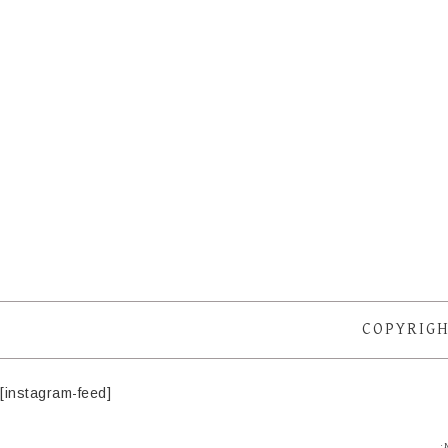
COPYRIGH
[instagram-feed]
·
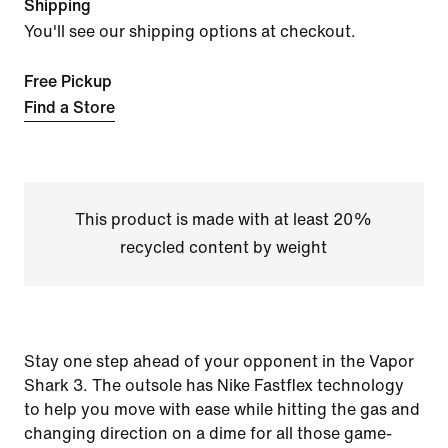
Shipping
You'll see our shipping options at checkout.
Free Pickup
Find a Store
This product is made with at least 20%
recycled content by weight
Stay one step ahead of your opponent in the Vapor
Shark 3. The outsole has Nike Fastflex technology
to help you move with ease while hitting the gas and
changing direction on a dime for all those game-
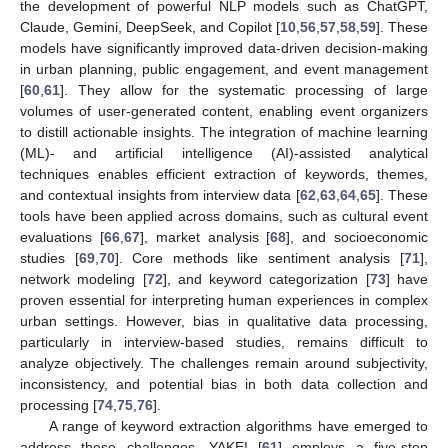
the development of powerful NLP models such as ChatGPT,
Claude, Gemini, DeepSeek, and Copilot [
10
,
56
,
57
,
58
,
59
]. These
models have significantly improved data-driven decision-making
in urban planning, public engagement, and event management
[
60
,
61
]. They allow for the systematic processing of large
volumes of user-generated content, enabling event organizers
to distill actionable insights. The integration of machine learning
(ML)- and artificial intelligence (AI)-assisted analytical
techniques enables efficient extraction of keywords, themes,
and contextual insights from interview data [
62
,
63
,
64
,
65
]. These
tools have been applied across domains, such as cultural event
evaluations [
66
,
67
], market analysis [
68
], and socioeconomic
studies [
69
,
70
]. Core methods like sentiment analysis [
71
],
network modeling [
72
], and keyword categorization [
73
] have
proven essential for interpreting human experiences in complex
urban settings. However, bias in qualitative data processing,
particularly in interview-based studies, remains difficult to
analyze objectively. The challenges remain around subjectivity,
inconsistency, and potential bias in both data collection and
processing [
74
,
75
,
76
].
A range of keyword extraction algorithms have emerged to
address these challenges. YAKE! [
61
] employs a five-step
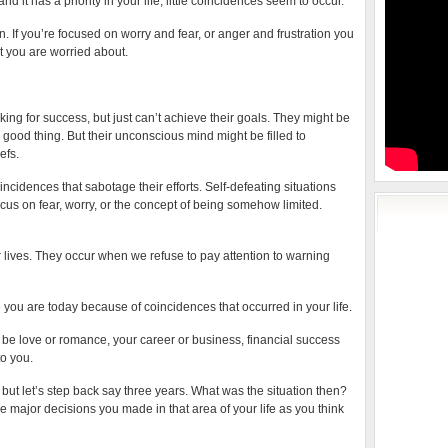
 it has a priority in your life, little coincidences seem to occur.
. If you’re focused on worry and fear, or anger and frustration you
t you are worried about.
ng for success, but just can’t achieve their goals. They might be
 good thing. But their unconscious mind might be filled to
efs.
idences that sabotage their efforts. Self-defeating situations
cus on fear, worry, or the concept of being somehow limited.
 lives. They occur when we refuse to pay attention to warning
re you are today because of coincidences that occurred in your life.
ld be love or romance, your career or business, financial success
to you.
but let’s step back say three years. What was the situation then?
he major decisions you made in that area of your life as you think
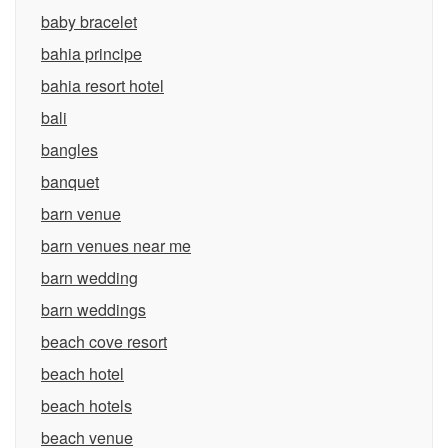
baby bracelet
bahia principe
bahia resort hotel
bali
bangles
banquet
barn venue
barn venues near me
barn wedding
barn weddings
beach cove resort
beach hotel
beach hotels
beach venue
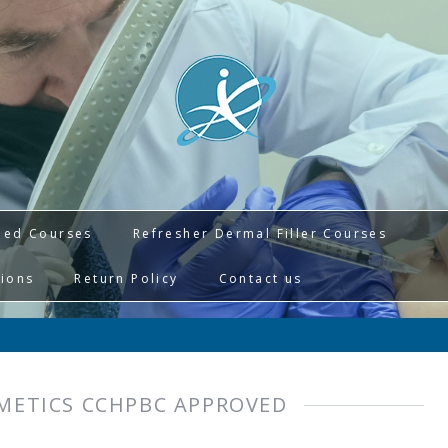
ied Courses
Refresher Dermal Filler Courses
tions
Return Policy
Contact us
METICS CCHPBC APPROVED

WHAT NEEDS TO BE DONE - Write out each entry exactly as given, but skip the pictures.

RESPONSE -
COPYRIGH
[instagram-feed]
·
Shipping
You'll see our shipping options at checkout.
Free Pickup
Find a Store
This product is made with at least 20%
recycled content by weight
Stay one step ahead of your opponent in the Vapor
Shark 3. The outsole has Nike Fastflex technology
to help you move with ease while hitting the gas and
changing direction on a dime for all those game-
the development of powerful NLP models such as ChatGPT,
Claude, Gemini, DeepSeek, and Copilot [
10
,
56
,
57
,
58
,
59
]. These
models have significantly improved data-driven decision-making
in urban planning, public engagement, and event management
[
60
,
61
]. They allow for the systematic processing of large
volumes of user-generated content, enabling event organizers
to distill actionable insights. The integration of machine learning
(ML)- and artificial intelligence (AI)-assisted analytical
techniques enables efficient extraction of keywords, themes,
and contextual insights from interview data [
62
,
63
,
64
,
65
]. These
tools have been applied across domains, such as cultural event
evaluations [
66
,
67
], market analysis [
68
], and socioeconomic
studies [
69
,
70
]. Core methods like sentiment analysis [
71
],
network modeling [
72
], and keyword categorization [
73
] have
proven essential for interpreting human experiences in complex
urban settings. However, bias in qualitative data processing,
particularly in interview-based studies, remains difficult to
analyze objectively. The challenges remain around subjectivity,
inconsistency, and potential bias in both data collection and
processing [
74
,
75
,
76
].
A range of keyword extraction algorithms have emerged to
address these challenges. YAKE! [
61
] employs a five-step
 it has a priority in your life, little coincidences seem to occur.
. If you’re focused on worry and fear, or anger and frustration you
t you are worried about.
ng for success, but just can’t achieve their goals. They might be
 good thing. But their unconscious mind might be filled to
efs.
idences that sabotage their efforts. Self-defeating situations
cus on fear, worry, or the concept of being somehow limited.
 lives. They occur when we refuse to pay attention to warning
re you are today because of coincidences that occurred in your life.
ld be love or romance, your career or business, financial success
to you.
but let’s step back say three years. What was the situation then?
he major decisions you made in that area of your life as you think
baby bracelet
bahia principe
bahia resort hotel
bali
bangles
banquet
barn venue
barn venues near me
barn wedding
barn weddings
beach cove resort
beach hotel
beach hotels
beach venue
ied Courses
Refresher Dermal Filler Courses
tions
Return Policy
Contact us
METICS CCHPBC APPROVED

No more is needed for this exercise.